Abstract

In reality, either the supplier or the manufacturer may launch new high-tech final products, in which case the demand is highly uncertain and the supplier’s capacity for the critical component may be limited. This paper establishes a game-theoretic model consisting of a manufacturer and a supplier with constrained capacity who not only supplies the critical component to the downstream manufacturer but also produces its final products. In this case, both the manufacturer and supplier face the newsvendor problem. We investigate the supplier’s optimal distribution strategies, the manufacturer’s ordering decisions, and the impact of the supplier’s limited capacity on supply chain operations when both the manufacturer and supplier confront demand uncertainty in the end market.
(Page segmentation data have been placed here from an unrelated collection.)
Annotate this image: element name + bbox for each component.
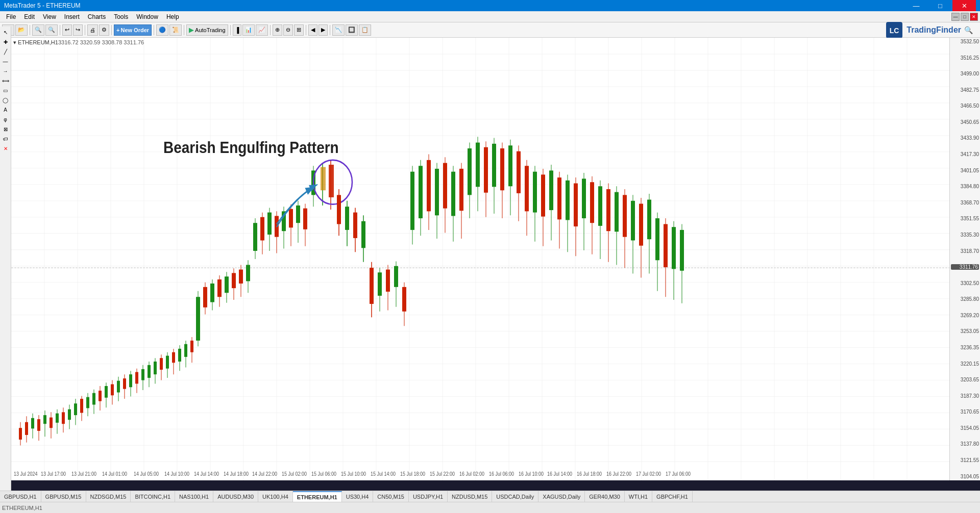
tab-ethereum-h1[interactable]: ETHEREUM,H1 [293,491,342,502]
tab-nas100-h1[interactable]: NAS100,H1 [175,491,213,502]
app-minimize[interactable]: — [951,13,960,21]
svg-rect-172 [402,287,406,312]
svg-rect-92 [123,378,126,389]
tab-audusd-m30[interactable]: AUDUSD,M30 [213,491,258,502]
app-controls: — □ ✕ [951,13,978,21]
svg-rect-212 [566,181,570,220]
draw-text-tool[interactable]: A [1,105,10,114]
svg-rect-160 [353,213,357,238]
svg-rect-228 [631,201,635,241]
print-btn[interactable]: 🖨 [87,24,98,36]
crosshair-tool[interactable]: ✚ [1,37,10,46]
tab-gbpchf-h1[interactable]: GBPCHF,H1 [652,491,693,502]
svg-rect-236 [664,224,668,267]
svg-rect-120 [210,284,214,302]
draw-rect-tool[interactable]: ▭ [1,86,10,95]
properties-btn[interactable]: ⚙ [99,24,109,36]
tab-bitcoinc-h1[interactable]: BITCOINC,H1 [131,491,175,502]
svg-rect-100 [148,365,151,378]
menu-file[interactable]: File [2,13,20,20]
chart-area[interactable]: Bearish Engulfing Pattern 13 Jul 2024 13… [11,38,949,480]
menu-window[interactable]: Window [132,13,162,20]
search-btn[interactable]: 🔍 [964,26,973,34]
draw-line-tool[interactable]: ╱ [1,47,10,56]
tab-us30-h4[interactable]: US30,H4 [342,491,374,502]
draw-delete-tool[interactable]: ✕ [1,144,10,153]
draw-ray-tool[interactable]: → [1,66,10,75]
menu-view[interactable]: View [39,13,60,20]
menu-insert[interactable]: Insert [60,13,84,20]
auto-trading-label: AutoTrading [195,27,226,33]
menu-charts[interactable]: Charts [84,13,110,20]
tab-nzdsgd-m15[interactable]: NZDSGD,M15 [86,491,131,502]
auto-trading-btn[interactable]: ▶ AutoTrading [186,24,228,36]
title-bar: MetaTrader 5 - ETHEREUM — □ ✕ [0,0,980,11]
svg-rect-88 [111,384,114,396]
open-btn[interactable]: 📂 [15,24,28,36]
svg-rect-152 [329,165,334,197]
menu-tools[interactable]: Tools [110,13,132,20]
app-close[interactable]: ✕ [970,13,978,21]
svg-rect-216 [582,178,586,218]
tab-ger40-m30[interactable]: GER40,M30 [585,491,625,502]
svg-rect-108 [172,352,175,363]
svg-rect-198 [508,145,512,186]
draw-ellipse-tool[interactable]: ◯ [1,95,10,105]
svg-rect-144 [296,206,300,223]
svg-rect-150 [321,167,326,191]
svg-text:14 Jul 14:00: 14 Jul 14:00 [194,471,219,477]
script-btn[interactable]: 📜 [169,24,182,36]
svg-rect-174 [410,172,414,230]
redo-btn[interactable]: ↪ [73,24,83,36]
zoom-minus-btn[interactable]: ⊖ [283,24,293,36]
candle-btn[interactable]: 📊 [242,24,255,36]
tab-wti-h1[interactable]: WTI,H1 [625,491,652,502]
scroll-left-btn[interactable]: ◀ [308,24,317,36]
scroll-right-btn[interactable]: ▶ [318,24,328,36]
tab-xagusd-daily[interactable]: XAGUSD,Daily [538,491,585,502]
indicators-btn[interactable]: 📉 [332,24,345,36]
menu-edit[interactable]: Edit [20,13,39,20]
logo-area: LC TradingFinder 🔍 [885,21,978,39]
tab-usdcad-daily[interactable]: USDCAD,Daily [492,491,538,502]
zoom-out-btn[interactable]: 🔍 [45,24,58,36]
zoom-in-btn[interactable]: 🔍 [32,24,44,36]
maximize-btn[interactable]: □ [928,0,952,11]
tab-gbpusd-h1[interactable]: GBPUSD,H1 [0,491,41,502]
price-3369: 3368.70 [951,200,979,206]
minimize-btn[interactable]: — [904,0,928,11]
algo-btn[interactable]: 🔵 [156,24,168,36]
objects-btn[interactable]: 🔲 [346,24,358,36]
tab-usdjpy-h1[interactable]: USDJPY,H1 [409,491,448,502]
arrow-tool[interactable]: ↖ [1,28,10,37]
line-chart-btn[interactable]: 📈 [256,24,268,36]
tab-cn50-m15[interactable]: CN50,M15 [373,491,409,502]
svg-rect-186 [459,169,463,211]
new-order-btn[interactable]: + New Order [114,24,152,36]
time-labels: 13 Jul 2024 13 Jul 17:00 13 Jul 21:00 14… [14,471,691,477]
price-3319: 3318.70 [951,248,979,254]
draw-fibo-tool[interactable]: φ [1,115,10,124]
undo-btn[interactable]: ↩ [62,24,72,36]
fit-chart-btn[interactable]: ⊞ [294,24,304,36]
bar-chart-btn[interactable]: ▐ [233,24,242,36]
zoom-plus-btn[interactable]: ⊕ [273,24,282,36]
svg-text:16 Jul 02:00: 16 Jul 02:00 [459,471,484,477]
tab-uk100-h4[interactable]: UK100,H4 [258,491,293,502]
new-order-icon: + [116,27,119,33]
draw-gann-tool[interactable]: ⊠ [1,124,10,134]
draw-hline-tool[interactable]: — [1,57,10,66]
price-3417: 3417.30 [951,151,979,157]
templates-btn[interactable]: 📋 [359,24,371,36]
svg-rect-98 [141,369,144,380]
svg-rect-114 [190,341,193,352]
close-btn[interactable]: ✕ [952,0,976,11]
menu-help[interactable]: Help [162,13,183,20]
app-maximize[interactable]: □ [961,13,969,21]
tab-gbpusd-m15[interactable]: GBPUSD,M15 [41,491,86,502]
draw-channel-tool[interactable]: ⟺ [1,76,10,85]
tab-nzdusd-m15[interactable]: NZDUSD,M15 [448,491,492,502]
pattern-text: Bearish Engulfing Pattern [163,138,339,156]
svg-text:17 Jul 02:00: 17 Jul 02:00 [636,471,661,477]
draw-label-tool[interactable]: 🏷 [1,134,10,143]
Our results show that the supplier can choose among different distribution strategies, that is, the dual channel, the supplier-only, and the sole seller in the market, depending on the capacity and the relative profitability of the supplier’s and the manufacturer’s final products. Overall, the limited capacity will result in a significant loss to the supply chain. Further, double marginalization can be alleviated by the limited capacity and its variation with capacity depends on the relative profitability of the supplier’s and manufacturer’s final products. To coordinate the supply chain, we examine different contracts and demonstrate that our proposed two-sided revenue-sharing contract and the two-sided buyback contract could achieve effective coordination.